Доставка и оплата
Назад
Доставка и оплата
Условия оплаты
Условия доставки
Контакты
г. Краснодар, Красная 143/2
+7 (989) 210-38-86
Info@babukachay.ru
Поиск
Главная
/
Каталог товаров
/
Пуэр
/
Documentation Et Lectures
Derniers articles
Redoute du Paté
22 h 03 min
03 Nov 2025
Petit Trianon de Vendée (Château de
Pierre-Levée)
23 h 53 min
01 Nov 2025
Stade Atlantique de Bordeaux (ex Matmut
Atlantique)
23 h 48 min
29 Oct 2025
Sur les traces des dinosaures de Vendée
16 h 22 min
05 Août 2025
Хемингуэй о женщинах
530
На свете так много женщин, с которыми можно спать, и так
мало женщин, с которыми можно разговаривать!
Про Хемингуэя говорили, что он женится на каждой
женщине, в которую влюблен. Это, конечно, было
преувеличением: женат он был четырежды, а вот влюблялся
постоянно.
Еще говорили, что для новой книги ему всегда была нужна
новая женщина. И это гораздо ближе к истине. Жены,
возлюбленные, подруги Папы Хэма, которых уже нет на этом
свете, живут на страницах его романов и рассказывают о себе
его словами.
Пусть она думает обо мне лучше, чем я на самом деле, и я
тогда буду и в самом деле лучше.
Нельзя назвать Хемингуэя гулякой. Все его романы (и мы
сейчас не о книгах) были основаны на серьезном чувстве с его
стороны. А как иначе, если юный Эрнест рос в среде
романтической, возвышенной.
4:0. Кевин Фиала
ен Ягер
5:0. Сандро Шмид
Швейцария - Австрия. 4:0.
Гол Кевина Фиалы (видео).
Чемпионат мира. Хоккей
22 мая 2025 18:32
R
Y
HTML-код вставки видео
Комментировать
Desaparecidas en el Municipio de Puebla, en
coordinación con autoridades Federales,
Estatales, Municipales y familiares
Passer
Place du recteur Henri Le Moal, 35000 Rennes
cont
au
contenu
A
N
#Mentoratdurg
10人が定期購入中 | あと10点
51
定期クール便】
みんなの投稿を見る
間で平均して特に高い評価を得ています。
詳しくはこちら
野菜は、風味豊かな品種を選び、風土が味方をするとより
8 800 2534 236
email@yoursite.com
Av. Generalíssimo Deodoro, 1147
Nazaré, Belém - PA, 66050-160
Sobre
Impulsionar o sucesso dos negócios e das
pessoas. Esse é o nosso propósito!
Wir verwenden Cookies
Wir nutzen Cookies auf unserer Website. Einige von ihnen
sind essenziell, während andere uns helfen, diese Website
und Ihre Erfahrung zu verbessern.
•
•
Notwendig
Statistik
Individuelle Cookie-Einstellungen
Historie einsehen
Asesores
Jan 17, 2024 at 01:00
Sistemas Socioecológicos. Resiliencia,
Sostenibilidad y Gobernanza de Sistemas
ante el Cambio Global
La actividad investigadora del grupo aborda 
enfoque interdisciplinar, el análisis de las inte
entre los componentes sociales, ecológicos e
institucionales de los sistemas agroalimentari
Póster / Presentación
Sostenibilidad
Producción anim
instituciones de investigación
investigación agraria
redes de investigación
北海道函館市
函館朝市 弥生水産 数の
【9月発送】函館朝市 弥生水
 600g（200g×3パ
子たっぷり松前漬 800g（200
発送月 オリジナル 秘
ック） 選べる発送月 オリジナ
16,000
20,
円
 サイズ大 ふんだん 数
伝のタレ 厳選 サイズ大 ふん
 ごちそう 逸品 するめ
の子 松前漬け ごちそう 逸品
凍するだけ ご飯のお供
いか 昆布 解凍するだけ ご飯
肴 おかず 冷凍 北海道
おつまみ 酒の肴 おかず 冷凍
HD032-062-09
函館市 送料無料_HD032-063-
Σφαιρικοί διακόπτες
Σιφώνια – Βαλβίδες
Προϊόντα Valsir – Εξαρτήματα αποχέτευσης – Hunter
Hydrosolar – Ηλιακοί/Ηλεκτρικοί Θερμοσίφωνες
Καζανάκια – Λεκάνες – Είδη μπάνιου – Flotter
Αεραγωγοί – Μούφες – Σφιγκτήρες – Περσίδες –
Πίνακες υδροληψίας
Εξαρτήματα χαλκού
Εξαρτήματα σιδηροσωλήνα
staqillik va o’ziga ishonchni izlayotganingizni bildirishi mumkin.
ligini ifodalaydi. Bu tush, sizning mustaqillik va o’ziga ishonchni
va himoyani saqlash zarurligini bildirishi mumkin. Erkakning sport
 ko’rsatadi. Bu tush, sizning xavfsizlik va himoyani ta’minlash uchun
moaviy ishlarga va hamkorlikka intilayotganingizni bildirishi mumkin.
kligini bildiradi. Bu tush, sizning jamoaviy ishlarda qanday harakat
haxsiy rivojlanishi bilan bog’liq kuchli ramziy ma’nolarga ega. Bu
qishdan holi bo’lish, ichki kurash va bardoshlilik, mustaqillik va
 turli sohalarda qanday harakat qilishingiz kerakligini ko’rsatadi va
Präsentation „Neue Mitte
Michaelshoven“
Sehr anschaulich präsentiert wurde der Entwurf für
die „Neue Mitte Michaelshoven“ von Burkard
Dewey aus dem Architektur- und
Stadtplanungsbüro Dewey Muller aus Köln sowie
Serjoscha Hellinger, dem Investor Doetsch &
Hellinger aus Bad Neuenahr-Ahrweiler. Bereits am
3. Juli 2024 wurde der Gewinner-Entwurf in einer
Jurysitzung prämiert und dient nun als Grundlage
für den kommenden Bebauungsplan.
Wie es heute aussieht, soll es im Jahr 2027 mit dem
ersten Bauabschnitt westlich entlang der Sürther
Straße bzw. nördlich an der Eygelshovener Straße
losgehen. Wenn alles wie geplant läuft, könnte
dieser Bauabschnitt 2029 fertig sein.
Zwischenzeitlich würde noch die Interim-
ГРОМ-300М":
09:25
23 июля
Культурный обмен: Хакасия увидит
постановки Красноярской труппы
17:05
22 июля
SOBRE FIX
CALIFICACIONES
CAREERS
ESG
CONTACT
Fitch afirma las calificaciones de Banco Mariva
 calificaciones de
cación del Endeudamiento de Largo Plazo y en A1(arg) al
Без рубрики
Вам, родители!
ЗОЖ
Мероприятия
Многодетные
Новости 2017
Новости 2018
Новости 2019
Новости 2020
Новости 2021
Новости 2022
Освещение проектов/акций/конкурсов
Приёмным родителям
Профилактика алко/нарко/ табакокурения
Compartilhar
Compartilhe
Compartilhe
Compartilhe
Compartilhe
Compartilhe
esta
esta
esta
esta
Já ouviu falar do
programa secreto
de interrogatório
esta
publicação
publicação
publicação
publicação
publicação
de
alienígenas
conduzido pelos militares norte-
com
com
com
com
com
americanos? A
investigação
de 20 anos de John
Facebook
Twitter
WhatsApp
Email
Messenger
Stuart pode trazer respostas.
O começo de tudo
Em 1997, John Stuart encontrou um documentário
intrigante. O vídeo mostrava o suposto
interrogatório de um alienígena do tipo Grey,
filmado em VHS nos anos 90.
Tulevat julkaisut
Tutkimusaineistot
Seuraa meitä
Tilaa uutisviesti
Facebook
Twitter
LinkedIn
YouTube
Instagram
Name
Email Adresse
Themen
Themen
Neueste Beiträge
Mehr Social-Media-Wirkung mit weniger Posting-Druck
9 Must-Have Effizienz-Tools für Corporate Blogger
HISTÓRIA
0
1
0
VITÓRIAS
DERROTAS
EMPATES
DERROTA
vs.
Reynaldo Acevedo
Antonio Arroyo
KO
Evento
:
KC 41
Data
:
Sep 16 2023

● ● ● ● ● ● ●

▶ Exercise directions
Return a word-for-word copy of the lines above from the one holding "600g（200g×3パ" through the one holding "Σιφώνια – Βαλβίδες", with both of them included and nothing besides.

▶ Exercise result
 600g（200g×3パ
子たっぷり松前漬 800g（200
発送月 オリジナル 秘
ック） 選べる発送月 オリジナ
16,000
20,
円
 サイズ大 ふんだん 数
伝のタレ 厳選 サイズ大 ふん
 ごちそう 逸品 するめ
の子 松前漬け ごちそう 逸品
凍するだけ ご飯のお供
いか 昆布 解凍するだけ ご飯
肴 おかず 冷凍 北海道
おつまみ 酒の肴 おかず 冷凍
HD032-062-09
函館市 送料無料_HD032-063-
Σφαιρικοί διακόπτες
Σιφώνια – Βαλβίδες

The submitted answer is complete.